Most international property purchases are, at the moment, coming from EU countries. Non-EU investors are likely to take a little bit longer. This is also the case for British property buyers, who have not yet returned in significant numbers.
It is not just international investors who are helping the property market rebound. Domestic property purchases more than doubled in May 2021 compared to May 2020. This is in part due to government incentives including an interest subsidy scheme. The interest rate is in any case incredibly low at about 2.5%.
The end of British lockdowns?
The UK was set to ease lockdown restrictions at the end of June, but it is looking likely that this will only happen at the end of July. The infection numbers there are still high, and scientists are calling for a delay so that more people can get fully vaccinated before the country opens up.
This might prove to be an unexpected blip in the recovery of the Cyprus property market. After all, a lot of property in Cyprus is bought by British individuals and investors. While they can buy without having to come over to Cyprus, buyers are nonetheless wary of spending huge sums of money in still uncertain times.
Nonetheless, an extra month of lockdowns is unlikely to make a big difference in the long run. Potential property buyers will come through at the end of July. August will be the big month for Cyprus property.
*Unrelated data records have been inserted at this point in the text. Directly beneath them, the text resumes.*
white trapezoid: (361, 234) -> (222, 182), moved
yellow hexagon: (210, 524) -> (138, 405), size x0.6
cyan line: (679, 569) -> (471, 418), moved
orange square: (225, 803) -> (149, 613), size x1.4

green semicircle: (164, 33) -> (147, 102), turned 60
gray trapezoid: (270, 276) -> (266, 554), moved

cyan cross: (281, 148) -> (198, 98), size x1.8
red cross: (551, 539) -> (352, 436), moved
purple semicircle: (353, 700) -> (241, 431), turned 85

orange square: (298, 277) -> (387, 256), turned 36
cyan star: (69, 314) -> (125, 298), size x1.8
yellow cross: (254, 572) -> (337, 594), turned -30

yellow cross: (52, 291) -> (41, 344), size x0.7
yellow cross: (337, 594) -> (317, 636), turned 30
One industry that is being impacted by the increase in property purchases is the international money transfer industry. Cyprus is the home to a number of these companies, or at least their head offices.
Non-bank international money transfer companies
When it comes to transferring big sums of money abroad, banks are not the best choice. They charge huge fees and commissions, and provide interest rates that benefit themselves, thus adding a type of hidden fee. For this reason, investors turn to international money transfer companies.
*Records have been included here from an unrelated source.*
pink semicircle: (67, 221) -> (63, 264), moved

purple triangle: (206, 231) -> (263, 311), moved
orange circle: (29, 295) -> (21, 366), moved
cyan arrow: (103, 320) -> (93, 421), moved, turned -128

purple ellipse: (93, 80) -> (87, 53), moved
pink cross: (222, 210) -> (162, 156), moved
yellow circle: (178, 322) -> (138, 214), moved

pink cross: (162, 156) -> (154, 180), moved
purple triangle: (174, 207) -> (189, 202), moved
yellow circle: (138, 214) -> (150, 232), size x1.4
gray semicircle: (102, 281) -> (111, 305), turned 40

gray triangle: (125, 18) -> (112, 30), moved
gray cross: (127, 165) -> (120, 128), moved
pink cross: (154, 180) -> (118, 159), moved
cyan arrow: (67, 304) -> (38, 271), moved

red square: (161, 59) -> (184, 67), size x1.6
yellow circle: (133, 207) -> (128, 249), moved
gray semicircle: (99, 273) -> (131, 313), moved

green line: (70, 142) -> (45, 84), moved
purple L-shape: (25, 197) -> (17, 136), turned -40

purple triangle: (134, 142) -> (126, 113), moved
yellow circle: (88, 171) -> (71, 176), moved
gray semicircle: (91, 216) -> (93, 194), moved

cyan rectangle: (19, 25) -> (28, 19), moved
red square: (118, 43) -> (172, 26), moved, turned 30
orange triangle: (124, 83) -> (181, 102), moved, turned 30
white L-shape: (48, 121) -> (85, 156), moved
Over the coming months, we can expect to see non-bank international money transfers happening at a massive scale. These companies are gearing up for this, knowing that their systems need to be performing reliably if they are to take full advantage of these transfers.
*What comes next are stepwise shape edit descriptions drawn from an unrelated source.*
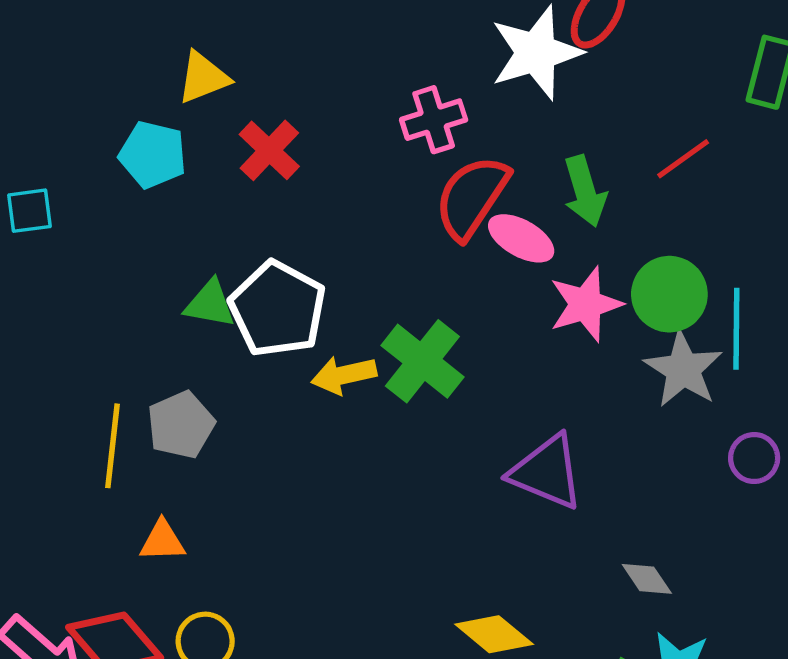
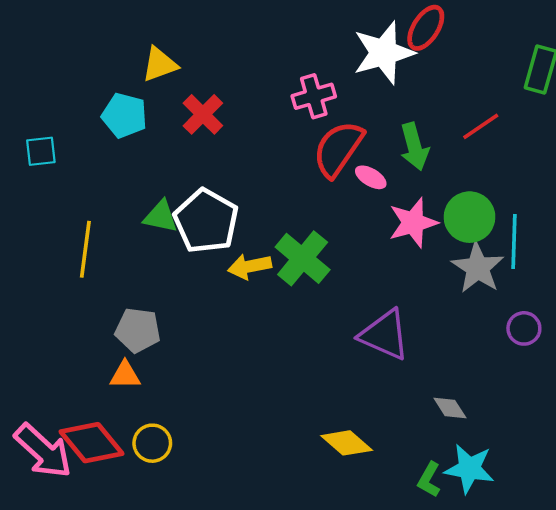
pink ellipse: (521, 238) -> (371, 177), size x0.7
gray pentagon: (181, 425) -> (138, 330), moved, turned 30
yellow line: (112, 446) -> (85, 249), moved

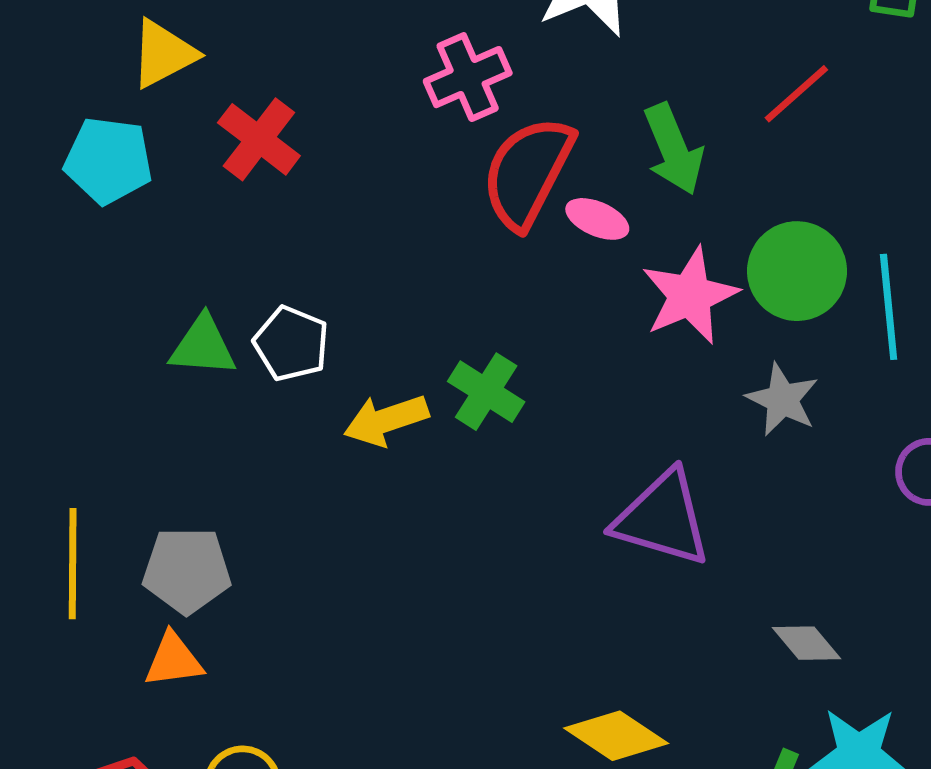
white pentagon: (206, 221) -> (291, 344), size x0.6
yellow line: (85, 249) -> (73, 564), moved
green cross: (303, 258) -> (486, 392), size x0.7
gray star: (478, 268) -> (782, 400), moved, size x0.7

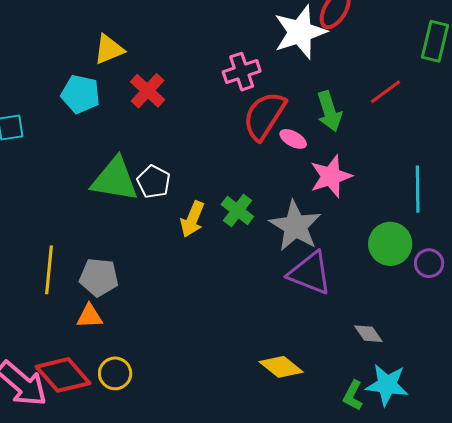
green circle: (797, 271) -> (390, 244), moved
green triangle: (203, 346) -> (115, 179), size x1.6
gray star: (782, 400) -> (295, 226), moved, size x1.6
yellow arrow: (386, 420) -> (192, 219), turned -54

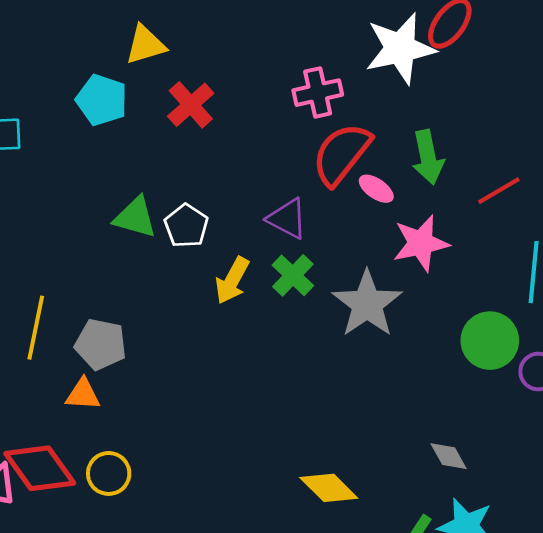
red line: (386, 92) -> (499, 191), moved
green triangle: (115, 179) -> (135, 217), size x0.7
purple triangle: (310, 273) -> (287, 219), moved, size x0.7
Money transfer companies have been hit by the pandemic. This is not because people have stopped doing business overseas or living as digital nomads. On the contrary, in many industries this type of work has picked up. However, with international property markets struggling, the number of transfers of major sums of money has decreased.
The recovery of the Cyprus property market is great news for these companies, and many of them are likely to offer benefits and incentives to use their services.
This has already started to happen, and it will only increase over the next few months. We can expect August to be a huge month for these companies, as Britons start buying up Cyprus property once again.
What’s next for the Cyprus property market ?
The good news is that it is unlikely that the Cyprus property market will crash once the boom ends. While its growth will slow, it is unlikely to go below pre-pandemic levels. More people are struggling than before the pandemic, and formerly-thriving small businesses have ceased to exist. But those individuals and businesses are not the main source of international Cyprus property investment.
It is possible that we’ll even see an increase in these types of buyers. There will be people who decide to expedite their retirements, finding a way to buy their dream homes so that they don’t have to wait through potential future roadblocks. In the case of further shutdowns, they can see out the crisis from their beautiful Cyprus home.
Many wonder if property investors will hold off based on what has happened to tourism over the past year. However, what we are already seeing around the world is that people are choosing to return to normal.
It is not possible to return to business as usual if we continue to expect a once-in-a-century event like a global pandemic to stifle our plans. There will be those who lose their appetite for risk permanently. But business owners and investors will need to recover that appetite if they are to succeed.